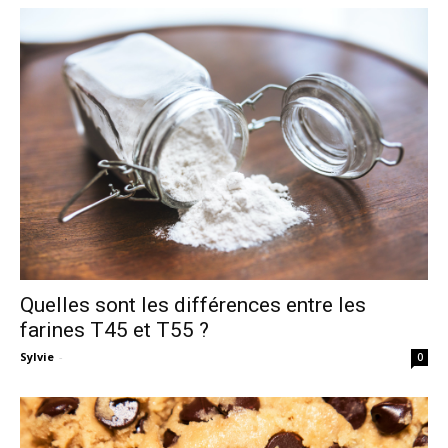
Quelles sont les différences entre les
farines T45 et T55 ?
Sylvie
-
0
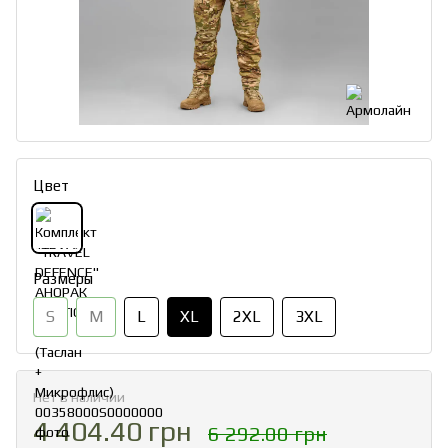
Цвет
Размеры
S
M
L
XL
2XL
3XL
Нет в наличии
4 404.40 грн
6 292.00 грн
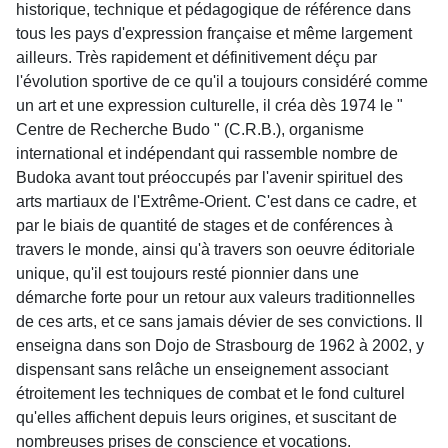
historique, technique et pédagogique de référence dans
tous les pays d'expression française et même largement
ailleurs. Très rapidement et définitivement déçu par
l'évolution sportive de ce qu'il a toujours considéré comme
un art et une expression culturelle, il créa dès 1974 le "
Centre de Recherche Budo " (C.R.B.), organisme
international et indépendant qui rassemble nombre de
Budoka avant tout préoccupés par l'avenir spirituel des
arts martiaux de l'Extrême-Orient. C'est dans ce cadre, et
par le biais de quantité de stages et de conférences à
travers le monde, ainsi qu'à travers son oeuvre éditoriale
unique, qu'il est toujours resté pionnier dans une
démarche forte pour un retour aux valeurs traditionnelles
de ces arts, et ce sans jamais dévier de ses convictions. Il
enseigna dans son Dojo de Strasbourg de 1962 à 2002, y
dispensant sans relâche un enseignement associant
étroitement les techniques de combat et le fond culturel
qu'elles affichent depuis leurs origines, et suscitant de
nombreuses prises de conscience et vocations.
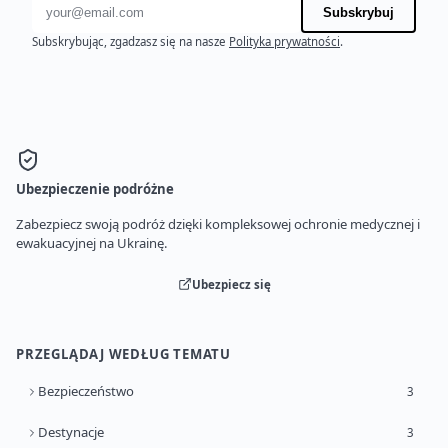
Adres e-mail
Subskrybuj
Subskrybując, zgadzasz się na nasze
Polityka prywatności
.
Ubezpieczenie podróżne
Zabezpiecz swoją podróż dzięki kompleksowej ochronie medycznej i
ewakuacyjnej na Ukrainę.
Ubezpiecz się
PRZEGLĄDAJ WEDŁUG TEMATU
Bezpieczeństwo
3
Destynacje
3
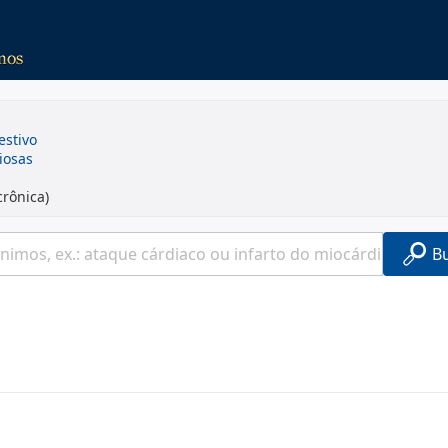
estivo
ciosas
crônica)
B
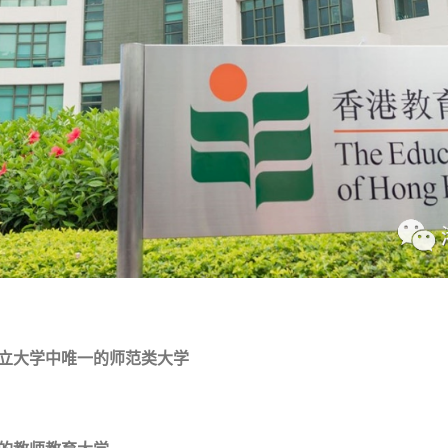
立大学中唯一的师范类大学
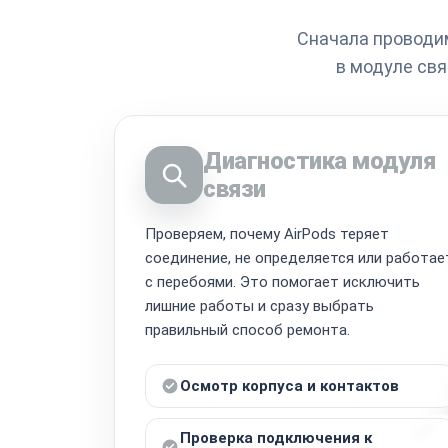
Сначала проводим
в модуле свя
Диагностика модуля
связи
Проверяем, почему AirPods теряет
соединение, не определяется или работае
с перебоями. Это помогает исключить
лишние работы и сразу выбрать
правильный способ ремонта.
Осмотр корпуса и контактов
Проверка подключения к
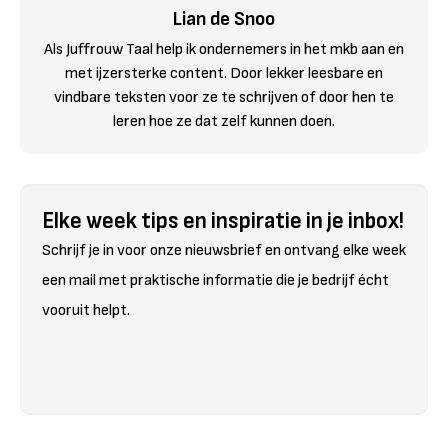
Lian de Snoo
Als Juffrouw Taal help ik ondernemers in het mkb aan en
met ijzersterke content. Door lekker leesbare en
vindbare teksten voor ze te schrijven of door hen te
leren hoe ze dat zelf kunnen doen.
Elke week tips en inspiratie in je inbox!
Schrijf je in voor onze nieuwsbrief en ontvang elke week
een mail met praktische informatie die je bedrijf écht
vooruit helpt.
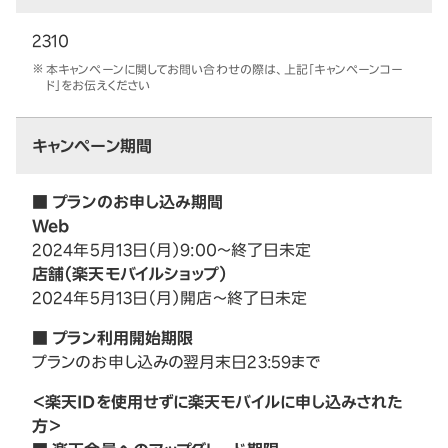
2310
本キャンペーンに関してお問い合わせの際は、上記「キャンペーンコー
ド」をお伝えください
キャンペーン期間
■ プランのお申し込み期間
Web
2024年5月13日（月）9:00～終了日未定
店舗（楽天モバイルショップ）
2024年5月13日（月）開店～終了日未定
■ プラン利用開始期限
プランのお申し込みの翌月末日23:59まで
＜楽天IDを使用せずに楽天モバイルに申し込みされた
方＞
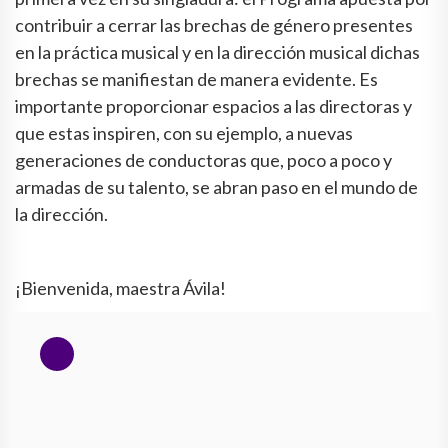
contribuir a cerrar las brechas de género presentes
en la práctica musical y en la dirección musical dichas
brechas se manifiestan de manera evidente. Es
importante proporcionar espacios a las directoras y
que estas inspiren, con su ejemplo, a nuevas
generaciones de conductoras que, poco a poco y
armadas de su talento, se abran paso en el mundo de
la dirección.
¡Bienvenida, maestra Ávila!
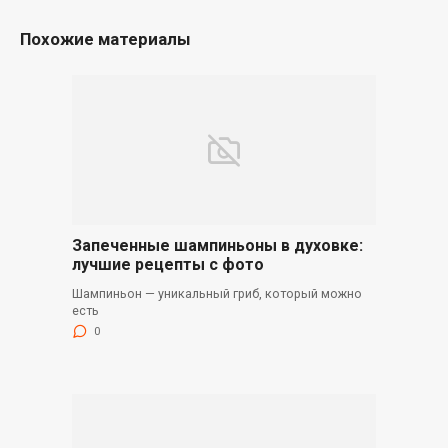
Похожие материалы
Запеченные шампиньоны в духовке:
лучшие рецепты с фото
Шампиньон — уникальный гриб, который можно
есть
0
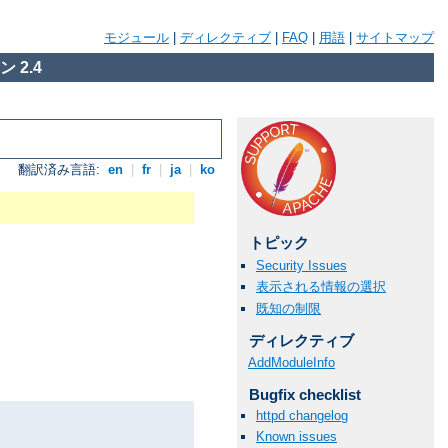
モジュール
|
ディレクティブ
|
FAQ
|
用語
|
サイトマップ
 2.4
翻訳済み言語:
en
|
fr
|
ja
|
ko
トピック
Security Issues
表示される情報の選択
既知の制限
ディレクティブ
AddModuleInfo
Bugfix checklist
httpd changelog
Known issues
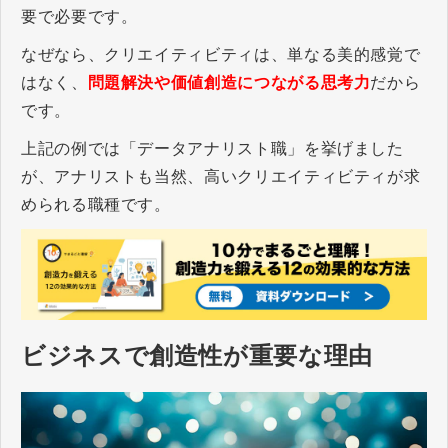
要で必要です。
なぜなら、クリエイティビティは、単なる美的感覚で
はなく、
問題解決や価値創造につながる思考力
だから
です。
上記の例では「データアナリスト職」を挙げました
が、アナリストも当然、高いクリエイティビティが求
められる職種です。
ビジネスで創造性が重要な理由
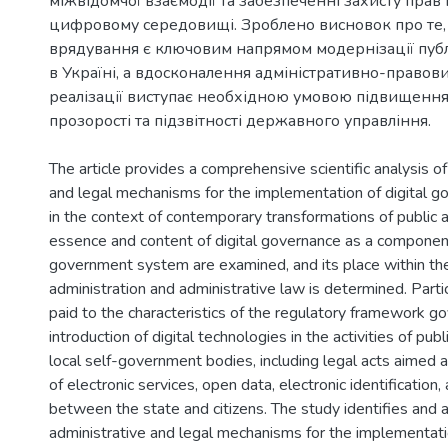
міжвідомчої взаємодії та забезпеченні захисту прав
цифровому середовищі. Зроблено висновок про те
врядування є ключовим напрямом модернізації публі
в Україні, а вдосконалення адміністративно-правов
реалізації виступає необхідною умовою підвищення
прозорості та підзвітності державного управління.
The article provides a comprehensive scientific analysis of
and legal mechanisms for the implementation of digital g
in the context of contemporary transformations of public a
essence and content of digital governance as a componen
government system are examined, and its place within th
administration and administrative law is determined. Partic
paid to the characteristics of the regulatory framework g
introduction of digital technologies in the activities of publ
local self-government bodies, including legal acts aimed
of electronic services, open data, electronic identification,
between the state and citizens. The study identifies and 
administrative and legal mechanisms for the implementatio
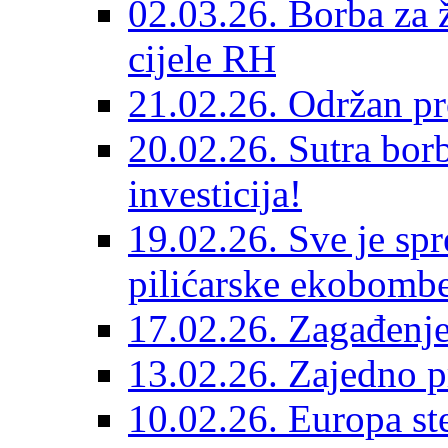
02.03.26. Borba za 
cijele RH
21.02.26. Održan pr
20.02.26. Sutra bor
investicija!
19.02.26. Sve je sp
pilićarske ekobomb
17.02.26. Zagađenje
13.02.26. Zajedno pr
10.02.26. Europa st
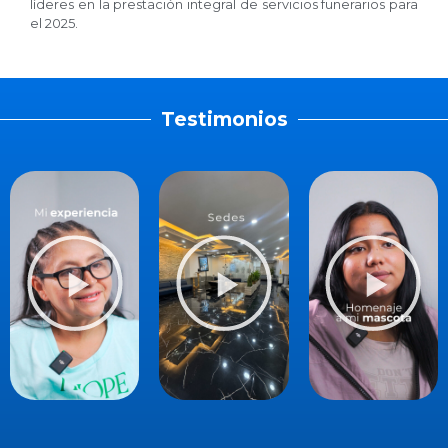
líderes en la prestación integral de servicios funerarios para
el 2025.
Testimonios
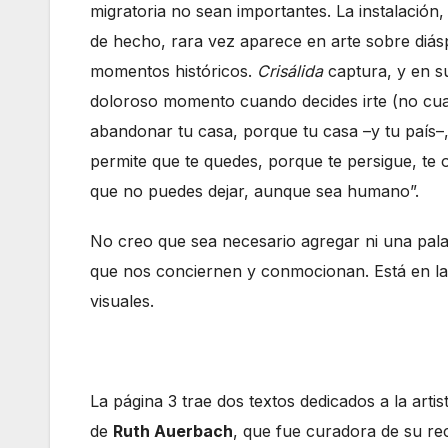
migratoria no sean importantes. La instalación,
de hecho, rara vez aparece en arte sobre diás
momentos históricos.
Crisálida
captura, y en s
doloroso momento cuando decides irte (no cua
abandonar tu casa, porque tu casa –y tu país–,
permite que te quedes, porque te persigue, te o
que no puedes dejar, aunque sea humano”.
No creo que sea necesario agregar ni una pal
que nos conciernen y conmocionan. Está en las p
visuales.
La página 3 trae dos textos dedicados a la art
de
Ruth Auerbach
, que fue curadora de su re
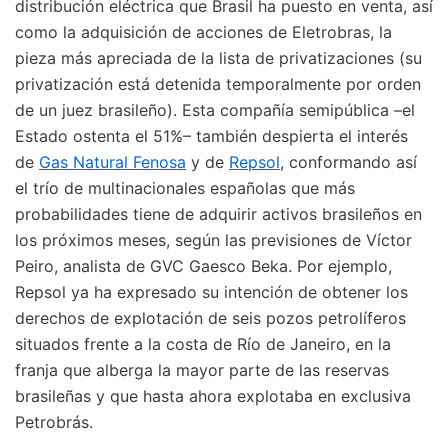
distribución eléctrica que Brasil ha puesto en venta, así
como la adquisición de acciones de Eletrobras, la
pieza más apreciada de la lista de privatizaciones (su
privatización está detenida temporalmente por orden
de un juez brasileño). Esta compañía semipública –el
Estado ostenta el 51%– también despierta el interés
de
Gas Natural Fenosa
y de
Repsol
, conformando así
el trío de multinacionales españolas que más
probabilidades tiene de adquirir activos brasileños en
los próximos meses, según las previsiones de Víctor
Peiro, analista de GVC Gaesco Beka. Por ejemplo,
Repsol ya ha expresado su intención de obtener los
derechos de explotación de seis pozos petrolíferos
situados frente a la costa de Río de Janeiro, en la
franja que alberga la mayor parte de las reservas
brasileñas y que hasta ahora explotaba en exclusiva
Petrobrás.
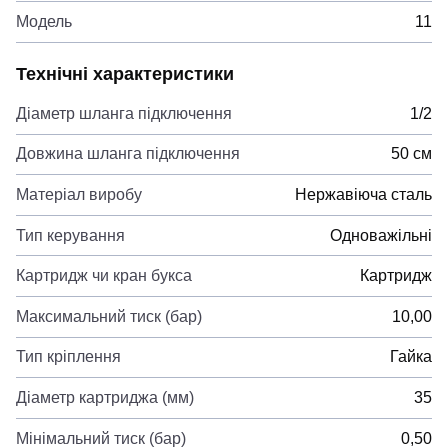
Модель
11
Технічні характеристики
Діаметр шланга підключення
1/2
Довжина шланга підключення
50 см
Матеріал виробу
Нержавіюча сталь
Тип керування
Одноважільні
Картридж чи кран букса
Картридж
Максимальний тиск (бар)
10,00
Тип кріплення
Гайка
Діаметр картриджа (мм)
35
Мінімальний тиск (бар)
0,50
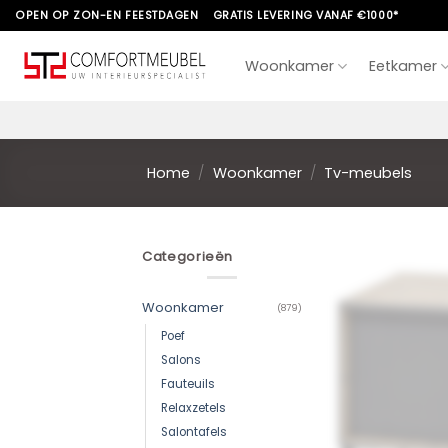
Skip
OPEN OP ZON-EN FEESTDAGEN
GRATIS LEVERING VANAF €1000*
to
content
Woonkamer
Eetkamer
Home
/
Woonkamer
/
Tv-meubels
Categorieën
Woonkamer
(879)
Poef
Salons
Fauteuils
Relaxzetels
Salontafels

• • • • •

* Assignment
Reproduce the records above exactly, but only from the line with "el trío de multinacionales españolas que más" up to and including the line with "Матеріал виробу". Leave the pictures out.

* Solution for this exercise
el trío de multinacionales españolas que más
probabilidades tiene de adquirir activos brasileños en
los próximos meses, según las previsiones de Víctor
Peiro, analista de GVC Gaesco Beka. Por ejemplo,
Repsol ya ha expresado su intención de obtener los
derechos de explotación de seis pozos petrolíferos
situados frente a la costa de Río de Janeiro, en la
franja que alberga la mayor parte de las reservas
brasileñas y que hasta ahora explotaba en exclusiva
Petrobrás.
Модель
11
Технічні характеристики
Діаметр шланга підключення
1/2
Довжина шланга підключення
50 см
Матеріал виробу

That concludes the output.